→ Extracted data entries:
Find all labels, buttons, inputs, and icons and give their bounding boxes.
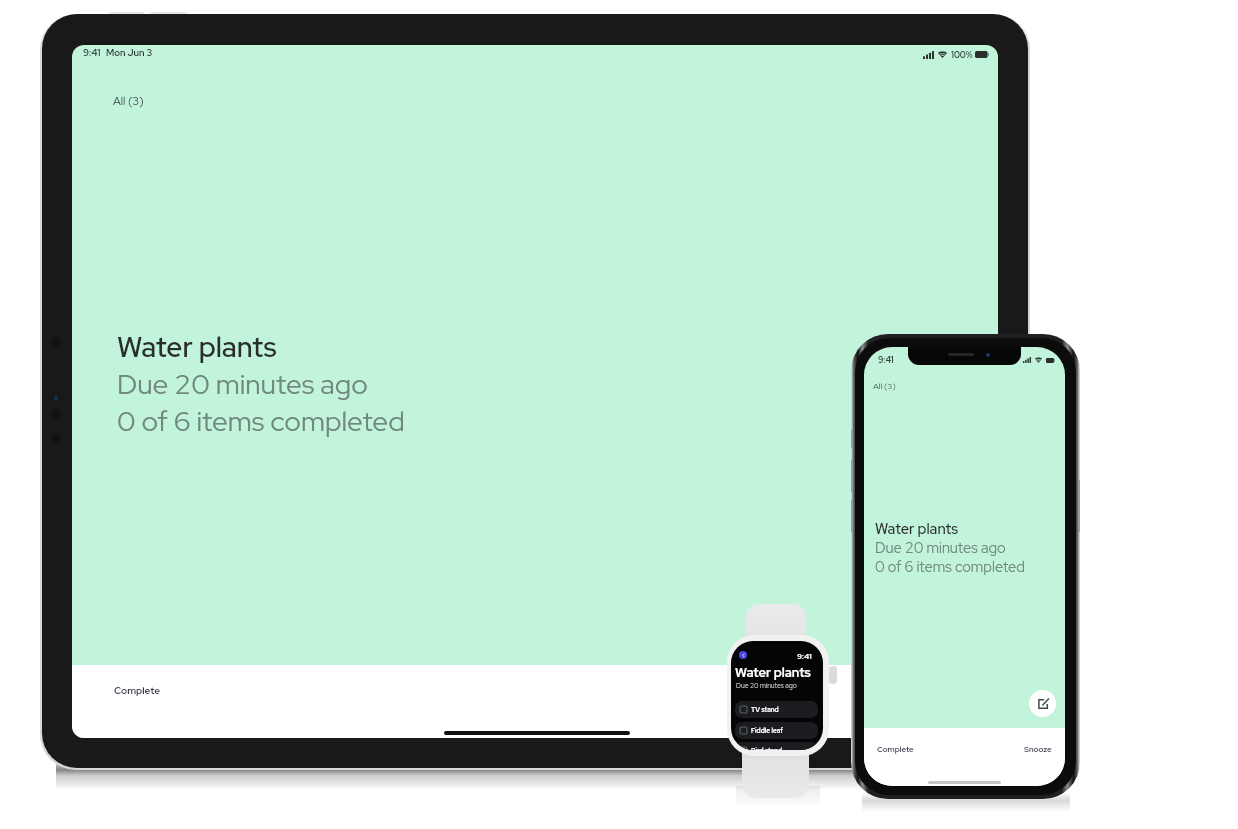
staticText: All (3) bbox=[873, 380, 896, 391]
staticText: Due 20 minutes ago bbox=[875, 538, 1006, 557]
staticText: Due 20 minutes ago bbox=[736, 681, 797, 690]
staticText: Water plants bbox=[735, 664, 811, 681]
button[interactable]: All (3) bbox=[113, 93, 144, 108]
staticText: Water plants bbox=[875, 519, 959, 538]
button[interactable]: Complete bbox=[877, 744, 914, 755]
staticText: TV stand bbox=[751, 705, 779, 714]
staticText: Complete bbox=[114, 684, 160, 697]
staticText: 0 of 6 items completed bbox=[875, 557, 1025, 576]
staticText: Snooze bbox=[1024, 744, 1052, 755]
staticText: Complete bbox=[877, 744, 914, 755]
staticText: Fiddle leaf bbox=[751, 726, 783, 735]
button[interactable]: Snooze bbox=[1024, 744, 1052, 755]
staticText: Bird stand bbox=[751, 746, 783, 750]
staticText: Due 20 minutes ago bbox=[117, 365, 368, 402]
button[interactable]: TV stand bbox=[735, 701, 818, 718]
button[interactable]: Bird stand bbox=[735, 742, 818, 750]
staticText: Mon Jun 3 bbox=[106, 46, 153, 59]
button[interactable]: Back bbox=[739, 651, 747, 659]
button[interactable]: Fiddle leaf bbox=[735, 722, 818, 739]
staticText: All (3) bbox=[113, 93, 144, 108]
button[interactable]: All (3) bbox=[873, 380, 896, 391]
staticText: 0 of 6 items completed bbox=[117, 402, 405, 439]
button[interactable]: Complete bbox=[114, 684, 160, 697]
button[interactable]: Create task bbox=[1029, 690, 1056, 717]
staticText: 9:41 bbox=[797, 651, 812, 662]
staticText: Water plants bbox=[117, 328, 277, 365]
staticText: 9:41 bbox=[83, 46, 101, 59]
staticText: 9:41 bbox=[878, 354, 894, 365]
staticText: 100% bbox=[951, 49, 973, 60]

---

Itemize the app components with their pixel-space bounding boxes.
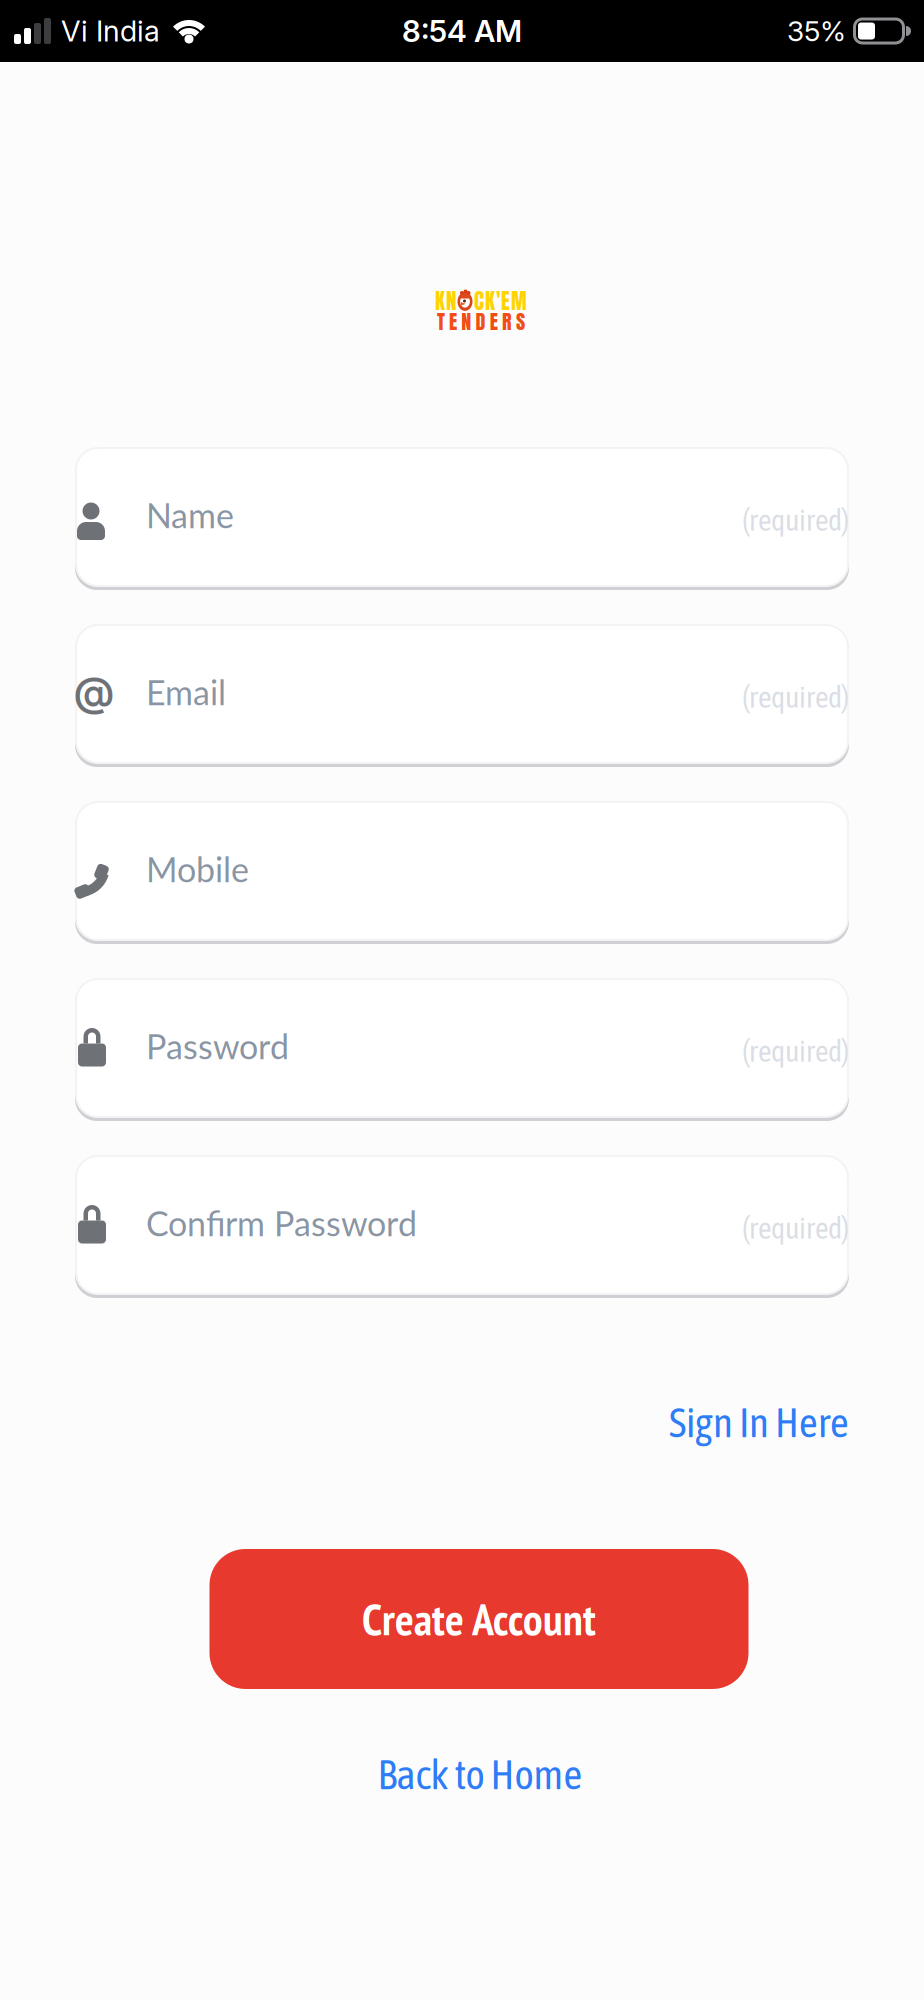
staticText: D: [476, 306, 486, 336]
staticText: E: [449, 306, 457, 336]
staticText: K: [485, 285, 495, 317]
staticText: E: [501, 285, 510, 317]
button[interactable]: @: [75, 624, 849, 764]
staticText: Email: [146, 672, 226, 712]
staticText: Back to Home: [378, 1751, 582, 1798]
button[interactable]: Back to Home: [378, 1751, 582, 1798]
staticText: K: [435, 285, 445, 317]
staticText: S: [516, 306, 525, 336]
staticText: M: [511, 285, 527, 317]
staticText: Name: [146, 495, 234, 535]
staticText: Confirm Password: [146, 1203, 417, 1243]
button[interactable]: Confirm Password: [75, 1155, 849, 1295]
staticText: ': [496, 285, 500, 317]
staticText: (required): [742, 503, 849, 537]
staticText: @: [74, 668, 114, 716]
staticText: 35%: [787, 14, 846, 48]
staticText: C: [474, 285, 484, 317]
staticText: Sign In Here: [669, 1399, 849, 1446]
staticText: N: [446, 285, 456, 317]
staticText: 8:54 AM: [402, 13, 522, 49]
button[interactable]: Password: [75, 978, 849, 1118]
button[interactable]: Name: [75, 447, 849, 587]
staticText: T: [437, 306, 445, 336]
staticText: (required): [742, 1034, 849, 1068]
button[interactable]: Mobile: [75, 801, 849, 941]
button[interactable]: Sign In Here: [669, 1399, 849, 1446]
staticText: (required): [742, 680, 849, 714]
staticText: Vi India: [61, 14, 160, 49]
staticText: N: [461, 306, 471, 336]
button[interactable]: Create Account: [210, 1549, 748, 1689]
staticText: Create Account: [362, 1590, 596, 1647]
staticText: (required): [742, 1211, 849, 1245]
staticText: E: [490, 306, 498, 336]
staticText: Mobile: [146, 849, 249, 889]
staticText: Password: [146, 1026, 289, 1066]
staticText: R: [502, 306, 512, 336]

→ PROBLEM DETAILS: Tally up the lines in the data that hold the word "Password". Only the total should be given.

→ TASK RESULT: 4